Dès le début de son histoire le vin s’est ancré à la religion, tantôt pour en nourrir les divinités, tantôt pour rapprocher du ciel, mais c’est avec le christianisme qu’il a trouvé son amour et son expansion. Eglise et vin, voilà une association qui peut surprendre pourtant, depuis 2000 ans, ces deux créations de Dieu se mêlent et s’entremêlent dans un dialogue d’ivresse et de communion. Ivresse des hommes de la Bible, au premier chef le patriarche Noé, sauveur de l’humanité lors du déluge, mais grand buveur et premier ivrogne sitôt l’eau disparue ; ivresse des prophètes, Isaïe, Osée, Daniel, tant d’autres encore, qui ont associé le vin et Dieu, la vigne avec le peuple d’Israël.

De cette ivresse naquit une communion. Jésus, lors de son dernier repas, prend une coupe de vin et dit, cela est mon sang, cela sera toujours mon sang, réunissez-vous ensemble et le vin sera la présence visible de mon corps parmi vous. Le vin devenu sang de Dieu, il n’en fallait pas plus pour assurer à ce produit une postérité infinie et un développement perpétuel.

L’idée de ce livre est venue lors de dégustations organisées pour des professionnels. Lisant les étiquettes et les vins dégustés nous nous sommes aperçus que tous les vignobles, récents comme anciens, avaient une origine ecclésiale, c’est-à-dire que le domaine ou la région dont ils provenaient avaient été fondés par des évêques ou par des moines. Et c’est un fait, sans l’Eglise le vignoble français, européen et mondial, ne serait pas ce qu’il est. Le visage actuel de la planète des vins se façonne depuis deux millénaires, c’est un visage qui a été créé par l’Eglise. Et même si aujourd’hui les clercs n’ont plus de prise direct sur le vignoble ils continuent d’influencer sa destinée. La connaissance de l’histoire du vin a vraiment pris son essor avec les travaux pionniers du Professeur Roger Dion, qui en quelques livres magistraux, érudits et pédagogues, a découvert les origines du vin, et a ouvert les yeux à bien des historiens et chercheurs. Puis ce fut au tour de Marcel Lachiver, décédé en 2008, de reprendre le flambeau et de se livrer à une analyse serrée et détaillée des campagnes françaises, et notamment des vignerons. Aujourd’hui le champ de la connaissance reste encore à labourer, les fruits à vendanger sont incessants, mais la géographie historique française demeure en pointe sur le sujet, entre autre grâce aux travaux du Professeur Jean-Robert Pitte.

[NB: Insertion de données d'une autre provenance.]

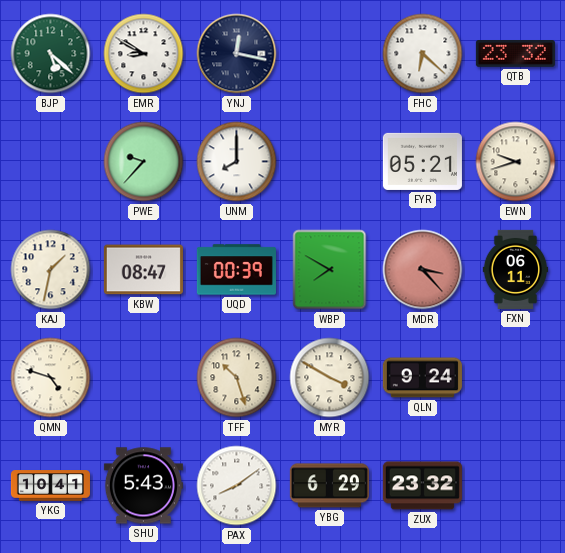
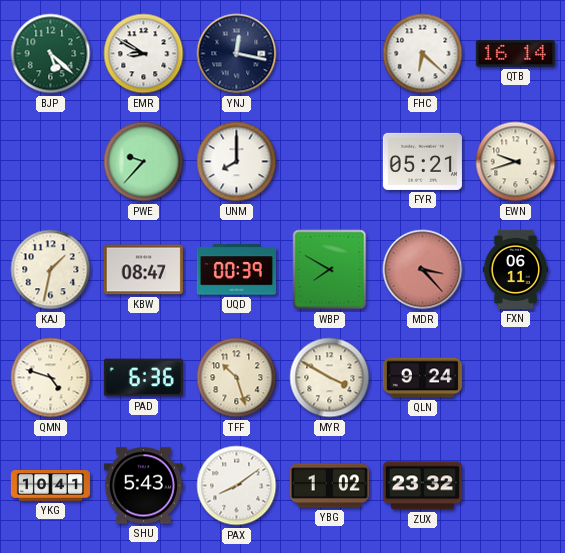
QTB: 23:32 -> 16:14
PAD: none -> 6:36
YBG: 6:29 -> 1:02
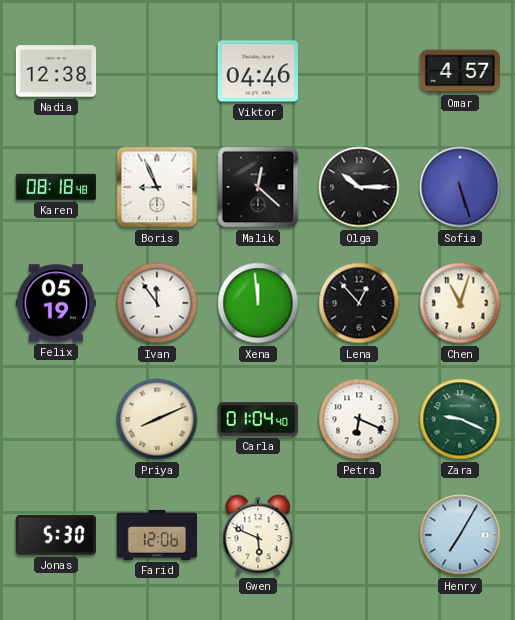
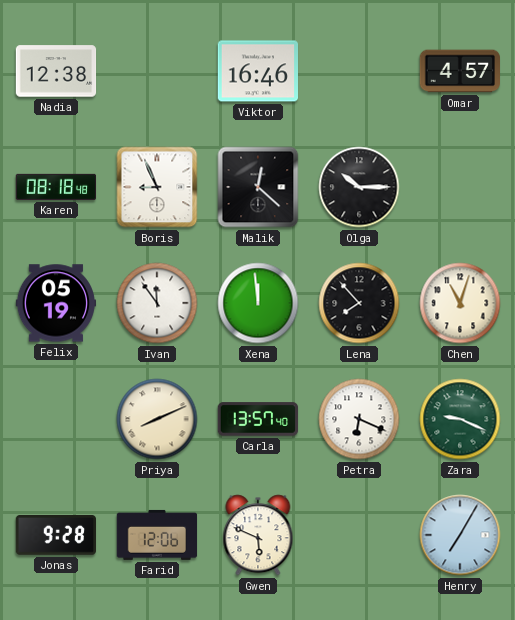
Viktor: 04:46 -> 16:46
Sofia: 5:27 -> none
Lena: 12:53 -> 7:53
Carla: 01:04 -> 13:57
Jonas: 5:30 -> 9:28
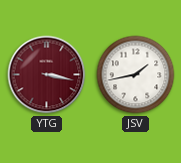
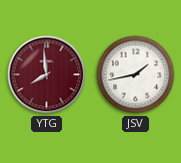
YTG: 3:17 -> 7:59
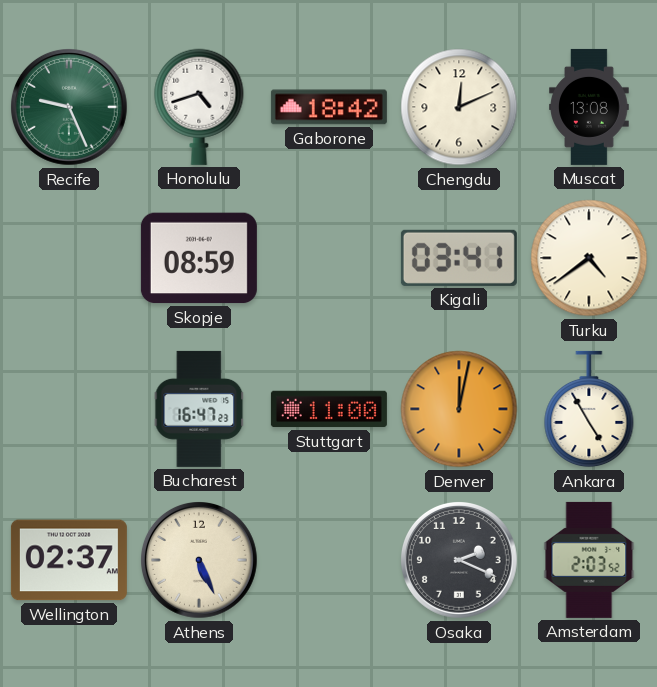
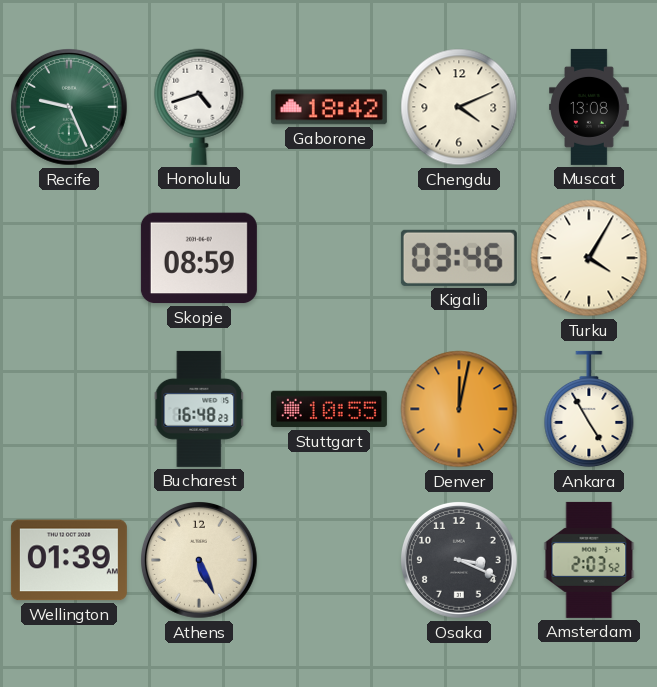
Chengdu: 12:11 -> 4:11
Kigali: 03:41 -> 03:46
Turku: 4:39 -> 4:05
Bucharest: 16:47 -> 16:48
Stuttgart: 11:00 -> 10:55
Wellington: 02:37 -> 01:39
Osaka: 2:19 -> 3:19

Quand on parle du vin généralement les gens sourient. Parce que le vin est associé au plaisir, à l’épicurisme, à la bonne chère. Tout cela est vrai mais le vin n’est pas que cela. Étudier le vin, c’est étudier les sciences, tant il faut de connaissances et de maîtrises techniques pour réaliser un grand cru. Etudier le vin, c’est étudier l’anthropologie, tant les comportements culinaires renseignent sur les façons de vivre. Etudier le vin, c’est étudier l’économie, car le vin est un produit que l’on doit vendre et qui répond aux règles du commerce. Etudier le vin, c’est étudier l’éducation, car on apprend à boire, pour être distingué et éviter la beuverie. Etudier le vin, c’est étudier l’art, tant cette boisson se retrouve dans les tableaux, les sculptures, la littérature, le cinéma. Etudier le vin, c’est étudier la culture, car il ne fut pas besoin d’attendre l’UNESCO pour savoir que le vin était un objet culturel. En bref, étudier le vin, c’est étudier l’homme ; connaître le vin, c’est connaître l’homme, car quand on boit un verre de vin on ne boit pas de la terre, on boit le génie de l’homme. Génie des moines de la Côte d’Or qui ont inventé les meilleurs climats pour donner les somptueux bourgognes que l’on déguste avec émotion de nos jours. Génie des bénédictins de Fulda qui ont maîtrisé la pourriture noble. Génie de Dom Pérignon qui a créé le champagne. Génie, tant de génies, auxquels chaque amateur de vin est redevable. Ce génie là il faut le montrer et le mettre à jour, ce génie là, il faut le faire connaître ; telle est l’ambition de ce livre. Pour le connaisseur, nous ne dirons peut-être rien de nouveau, notre objectif n’est pas là. Notre objectif est de rassembler de petites histoires éparpillées, de les synthétiser, et de montrer, à travers les siècles, les frontières et les Etats, le fil rouge, chaîne de fer viticole, qui unit depuis toujours l’Eglise et le vin. Beaucoup de livres d’histoire du vin ont évoqué cette union, mais de manière trop succincte et rapide, sans en montrer toutes les applications, sans en mettre à jour les fondements. Telle est l’ambition et la raison d’être de ce livre : faire prendre conscience d’une réalité indubitable, impossible à rejeter ou à nier, sans l’existence de l’Eglise, la planète des vins n’existerait pas. Tout amateur, tout buveur de vin lui est redevable d’au moins cela.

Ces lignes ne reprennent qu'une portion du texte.